Astronomic spring is just around the corner even the meteorological one might not look to be that close. Though even the meteorological one is not here, the energy shift of the spring and the plants appearance is full on. And the new energy comes with a question if no limitation and pressure where and how would you like to grow? Cannot say I have much of an answer, my answer right now is I am not sure yet. But is sure I want that growth somewhere in my inner intuition.
I also haven't written anything in a while, and I think I will make a schedule to make sure I will not find excused not to do it. Because is not like not much happened, because on a deeper level I felt a lot of healing and energy moving, and also I felt at times so much more closer to me (and less looking for validation outside) than before. And I am grateful for that.

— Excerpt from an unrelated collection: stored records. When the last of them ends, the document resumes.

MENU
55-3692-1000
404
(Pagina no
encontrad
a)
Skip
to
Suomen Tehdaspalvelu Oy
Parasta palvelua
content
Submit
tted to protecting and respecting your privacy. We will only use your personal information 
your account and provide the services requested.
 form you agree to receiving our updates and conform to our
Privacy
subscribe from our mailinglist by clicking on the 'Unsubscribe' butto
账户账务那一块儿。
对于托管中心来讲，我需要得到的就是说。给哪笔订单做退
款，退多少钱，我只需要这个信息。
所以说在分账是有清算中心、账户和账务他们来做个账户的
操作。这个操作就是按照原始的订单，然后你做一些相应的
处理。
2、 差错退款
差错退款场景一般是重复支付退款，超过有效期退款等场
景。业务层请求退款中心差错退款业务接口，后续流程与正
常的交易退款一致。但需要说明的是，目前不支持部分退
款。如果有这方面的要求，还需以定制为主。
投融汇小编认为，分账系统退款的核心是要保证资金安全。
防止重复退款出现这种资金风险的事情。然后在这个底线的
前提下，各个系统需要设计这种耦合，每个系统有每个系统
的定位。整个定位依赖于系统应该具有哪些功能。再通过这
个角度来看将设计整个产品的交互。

The next part might not look that related, but in a way it is. I was watching several documentaries about cults. How they start with some useful tools, and how they progress of becoming the one and only tool and salvation. And then cults become abuse. As no one else can save us besides ourselves. No other person can be our intuition, conscience or spiritual evolution. Of course we can learn from others, but in the end only ourselves can take that role. External validation feels nice and great, but the inner one is the one that matters.

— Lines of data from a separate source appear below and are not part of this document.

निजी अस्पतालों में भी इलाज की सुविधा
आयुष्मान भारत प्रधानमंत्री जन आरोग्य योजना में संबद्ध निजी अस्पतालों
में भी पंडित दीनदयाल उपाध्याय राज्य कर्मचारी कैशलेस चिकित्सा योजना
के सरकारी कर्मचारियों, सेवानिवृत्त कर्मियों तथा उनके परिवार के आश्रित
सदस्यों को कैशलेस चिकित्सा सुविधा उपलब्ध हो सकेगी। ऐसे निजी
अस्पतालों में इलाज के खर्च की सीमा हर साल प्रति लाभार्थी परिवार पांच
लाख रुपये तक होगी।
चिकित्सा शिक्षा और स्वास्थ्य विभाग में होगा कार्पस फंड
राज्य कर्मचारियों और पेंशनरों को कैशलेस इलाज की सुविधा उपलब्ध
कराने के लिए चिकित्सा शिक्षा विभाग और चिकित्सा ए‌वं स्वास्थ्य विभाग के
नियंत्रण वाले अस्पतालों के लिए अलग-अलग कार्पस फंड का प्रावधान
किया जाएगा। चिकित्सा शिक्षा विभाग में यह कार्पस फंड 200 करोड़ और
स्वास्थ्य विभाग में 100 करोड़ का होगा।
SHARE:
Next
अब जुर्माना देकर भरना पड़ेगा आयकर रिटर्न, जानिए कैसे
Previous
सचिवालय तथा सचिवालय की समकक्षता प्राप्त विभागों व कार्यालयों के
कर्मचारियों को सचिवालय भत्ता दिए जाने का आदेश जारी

As a healer, more accurate as a mediator I feel my role is to clean up the debris and be the mirror for the time is for the highest good of the others. But the rest of the cleaning, acknowledgment, work, change, healing and intuition is on them. I cannot walk their path for them. And if mistakes happen good, they are opportunities to learn and grow. But no salvation, or awakening or enlightenment, salvation is a personal thing, our path is a personal thing. As much as we are evolved to be group based and oriented, our own lives require only one directional rapport with ourselves. And I feel I am learning that more and more.